For an assessment of the differential impacts of full extension versus extension only for household dual incomes less than $250K (as in the President’s proposal) versus allowing expiration of EGTRRA and JGTRRA as they were originally legislated, see this post.

 

Post re-created from original post on Monday, 9/6.

10 thoughts on “The Budgetary Impact of EGTRRA/JGTRRA Extension and AMT Fixes

  1. CoRev

    Menzie, let’s start with the baseline in Fig 1. Did the %GDP actually change direction in 09? I charted it here: http://tinyurl.com/y2bnnyz . It show it continuing up.
    That little issue brings the validity of the baseline into question, which for a skeptic (who dat?) brings the validity of the sources into question. But, more importantly, then brings the precision of the chart into question.
    You appear careful not to imply a recommendation, but I wonder if the discussion gets heated whether the analysis will hold up.

  2. 2slugbaits

    CoRev The data in your chart is out of date. According to the notes the 2010 deficit and GDP are estimated values from the FY2011 Budget submission, which was quite awhile ago. According to CBO’s latest revised data:
    “The Congressional Budget Office (CBO) estimates that the federal budget deficit for 2010 will exceed $1.3 trillion—$71 billion below last year’s total and $27 billion lower than the amount that CBO projected in March 2010, when it issued its previous estimate. Relative to the size of the economy, this year’s deficit is expected to be the second largest shortfall in the past 65 years: At 9.1 percent of gross domestic product (GDP), it is exceeded only by last year’s deficit of 9.9 percent of GDP. As was the case last year, this year’s deficit is attributable in large part to a combination of weak revenues and elevated spending associated with the economic downturn and the policies implemented in response to it.”
    So yes, there was a turning point.

  3. TDM

    It is wrong to pro-rate the cost of debt service. The MA forecast estimates no difference in federal interest rates between partial and full extension. So according to the MA forecast, full extension will reduce receipts, but will not increase the cost of servicing all existing debt or the additional amount from partial extension. Not projected is that the reduction in GDP will reduce state and local tax receipts, increasing debt service costs of governments that the we are already bailing out. Also, increasing tax rates on interest income will increase the interest cost of private debt. Increasing tax costs and decreasing GDP will further increase the cost of servicing all present and future private debt.

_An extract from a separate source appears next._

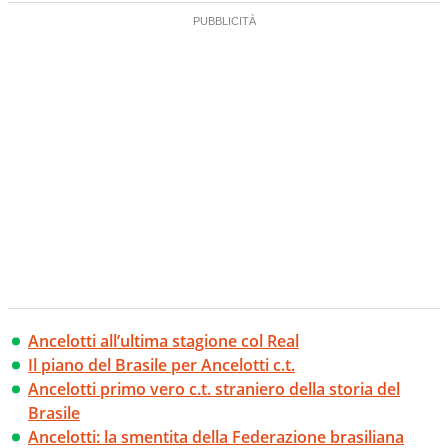
Ancelotti all’ultima stagione col Real
Il piano del Brasile per Ancelotti c.t.
Ancelotti primo vero c.t. straniero della storia del
Brasile
Ancelotti: la smentita della Federazione brasiliana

    Stimulating government and private consumption will increase interest rates and the cost of debt service. Cutting taxes on savings and investment will increase savings and investment and reduce the cost of capital and debt service, even if it increases the federal deficit.

  4. 2slugbaits

    BTW, I’m not thrilled that the deficit as a percent of GDP fell in 2010. I would have liked to have seen something closer to 11 percent rather than 9.1 percent. I see the apparent turning point as a bad news story that will make long run deficit reduction very hard to deliver.

  5. Menzie Chinn

    CoRev: I think 2slugbaits has addressed your question. I’m using the latest available CBO scoring. Other scorings will differ.

    TDM: In this article am sticking with the CBO approach of not dynamic scoring. For a discussion of why I (and for official forecasts, the CBO) stick with this approach, see: [1] [2].

    I don’t disagree in principle with the idea that decreasing a tax rate might increase revenues slightly relative to the static impact, due to higher resulting income, but in order retain comparability of these projections with the other CBO projections, this is what I’ve done here.

  6. mulp

    While the CBO doesn’t do dynamic scoring for the future, the CBO does analyze the past if asked, so…
    Has the CBO answered some version of this question:
    How many more jobs did the 2001/2003 tax cuts create relative to the 2001 projections?
    Compared to prior decades peppered with smaller tax hikes, or a few initial massive tax hikes, the 00s substantially under performed the 80s (peppered with tax hikes) and the 90s (two massive tax hikes that cost politicians their jobs for hiking taxes).

  7. tim kemper

    menzie: Is this the same CBO that said transfer payments have a 1.5 multi[lirt effect? Not really credible.